Le pêcheur marchait devant eux d'un pas rapide, regardant parfois le
ciel dont l'azur se plombait de tons gris, espèces de vapeurs dégagées
de la terre et de la mer: ils suivaient difficilement l'agile Capriote à
travers les chemins rocailleux et escarpés qu'il leur faisait prendre
pour raccourcir la distance. Quand ils eurent quitté la route, ils
entrèrent dans un sentier plus désert et plus sauvage encore: déjà une
petite brise leur soufflait au visage, diminuant la lourdeur de
l'atmosphère et pénétrant dans leurs poumons avides de fraîcheur. Enfin,
après avoir souvent manqué de tomber, après s'être déchirés à tous les
buissons, piqués à tous les arbustes, ils atteignirent l'escalier taillé
en plein roc qui conduisait à la Petite Marine, à la hutte du pêcheur.

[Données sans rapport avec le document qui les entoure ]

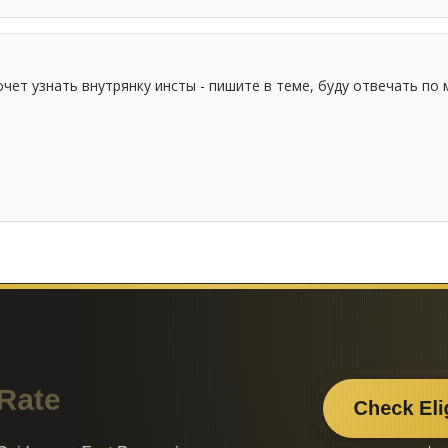
очет узнать внутрянку инсты - пишите в теме, буду отвечать п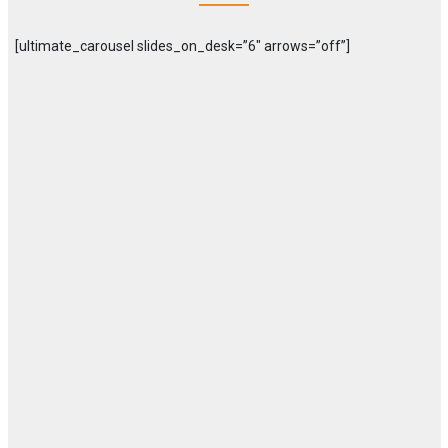
[ultimate_carousel slides_on_desk=”6″ arrows=”off”]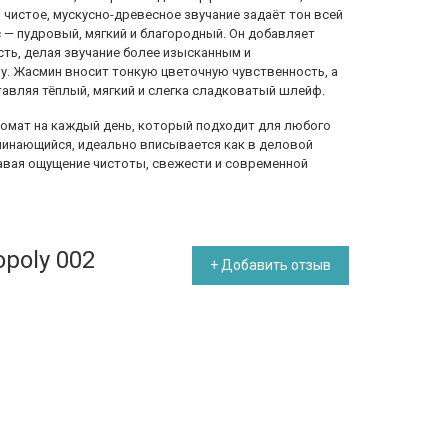
 чистое, мускусно-древесное звучание задаёт тон всей
 — пудровый, мягкий и благородный. Он добавляет
сть, делая звучание более изысканным и
у. Жасмин вносит тонкую цветочную чувственность, а
ставляя тёплый, мягкий и слегка сладковатый шлейф.
ромат на каждый день, который подходит для любого
оминающийся, идеально вписывается как в деловой
давая ощущение чистоты, свежести и современной
poly 002
+ Добавить отзыв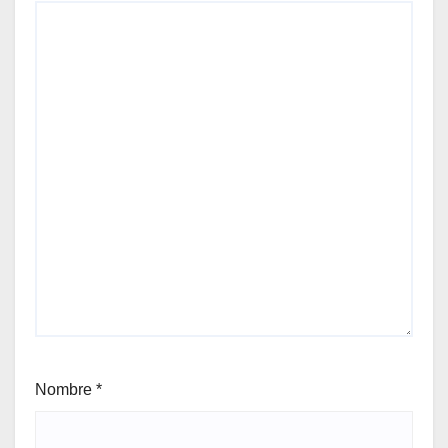
Nombre
*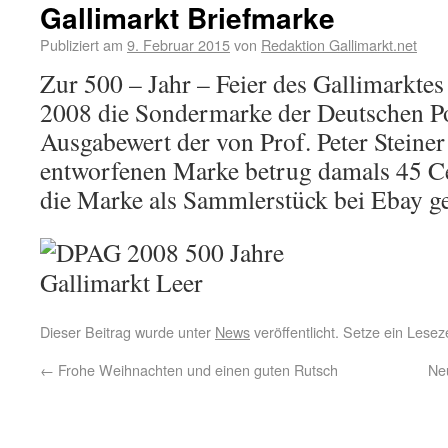
Gallimarkt Briefmarke
Publiziert am
9. Februar 2015
von
Redaktion Gallimarkt.net
Zur 500 – Jahr – Feier des Gallimarkte
2008 die Sondermarke der Deutschen Po
Ausgabewert der von Prof. Peter Steiner
entworfenen Marke betrug damals 45 Ce
die Marke als Sammlerstück bei Ebay ge
Dieser Beitrag wurde unter
News
veröffentlicht. Setze ein Lese
←
Frohe Weihnachten und einen guten Rutsch
Neu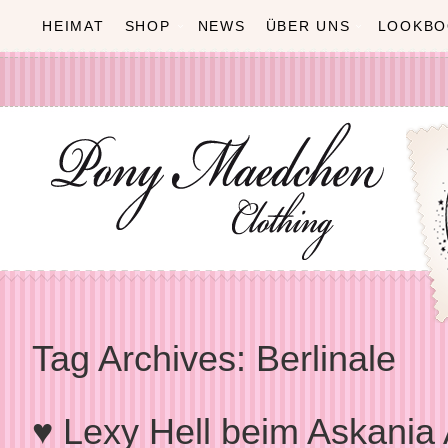
HEIMAT
SHOP
NEWS
ÜBER UNS
LOOKBO
Tag Archives:
Berlinale
♥ Lexy Hell beim Askania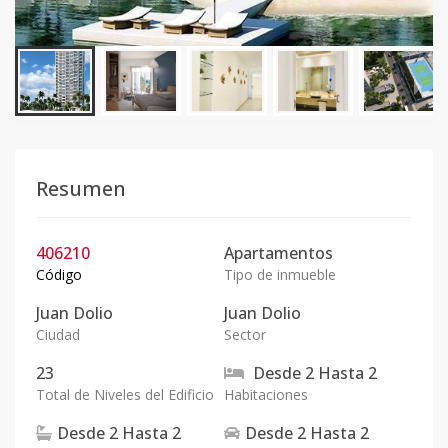
Resumen
406210
Apartamentos
Código
Tipo de inmueble
Juan Dolio
Juan Dolio
Ciudad
Sector
23
Desde
2
Hasta
2
Total de Niveles del Edificio
Habitaciones
Desde
2
Hasta
2
Desde
2
Hasta
2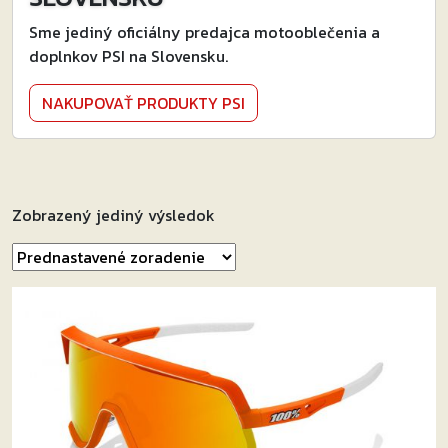
Sme jediný oficiálny predajca motooblečenia a
doplnkov PSI na Slovensku.
NAKUPOVAŤ PRODUKTY PSI
Zobrazený jediný výsledok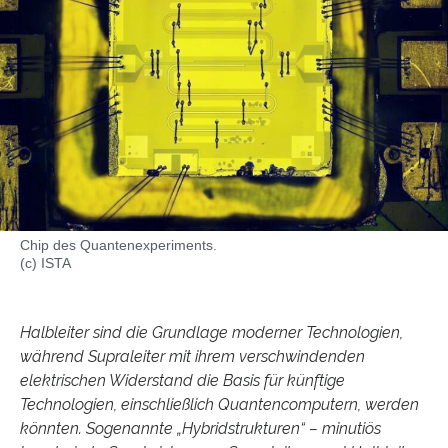
Chip des Quantenexperiments.
(c) ISTA
Halbleiter sind die Grundlage moderner Technologien,
während Supraleiter mit ihrem verschwindenden
elektrischen Widerstand die Basis für künftige
Technologien, einschließlich Quantencomputern, werden
könnten. Sogenannte „Hybridstrukturen“ – minutiös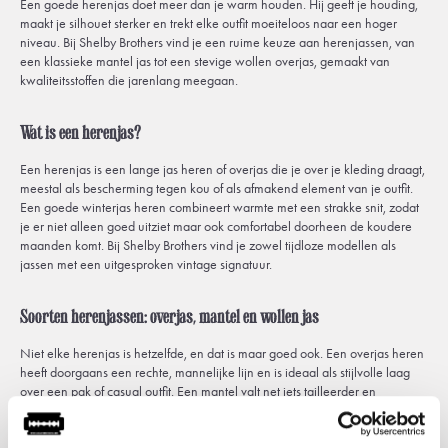
Een goede herenjas doet meer dan je warm houden. Hij geeft je houding,
maakt je silhouet sterker en trekt elke outfit moeiteloos naar een hoger
niveau. Bij Shelby Brothers vind je een ruime keuze aan herenjassen, van
een klassieke mantel jas tot een stevige wollen overjas, gemaakt van
kwaliteitsstoffen die jarenlang meegaan.
Wat is een herenjas?
Een herenjas is een lange jas heren of overjas die je over je kleding draagt,
meestal als bescherming tegen kou of als afmakend element van je outfit.
Een goede winterjas heren combineert warmte met een strakke snit, zodat
je er niet alleen goed uitziet maar ook comfortabel doorheen de koudere
maanden komt. Bij Shelby Brothers vind je zowel tijdloze modellen als
jassen met een uitgesproken vintage signatuur.
Soorten herenjassen: overjas, mantel en wollen jas
Niet elke herenjas is hetzelfde, en dat is maar goed ook. Een overjas heren
heeft doorgaans een rechte, mannelijke lijn en is ideaal als stijlvolle laag
over een pak of casual outfit. Een mantel valt net iets tailleerder en
verfijnder, en werkt goed als je een net iets subtielere uitstraling zoekt. Een
wollen jas heren tot slot biedt de beste isolatie voor echt koude dagen,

En cet instant le soleil allait tomber dans la mer et se trouvait à
moitié caché par les pics de Procida, les escarpements d'Ischia; des
vapeurs roussâtres flottaient à l'horizon, noyant la ligne de la mer, et
quelques rayons lumineux accusaient encore leur transparence. La base
des rochers devenait plus sombre, avec de mystérieux renfoncements, des
trous pleins d'ombre, des cavernes béantes, que l'approche du soir
faisait plus vastes et qui semblaient s'enfoncer au cœur des falaises.
Les hautes cimes, au contraire, brillaient d'un éclat rouge, frappées
obliquement par les dernières flèches du soleil. La mer s'étendait,
bleue comme le ciel, avec son horizon perdu dans les brouillards.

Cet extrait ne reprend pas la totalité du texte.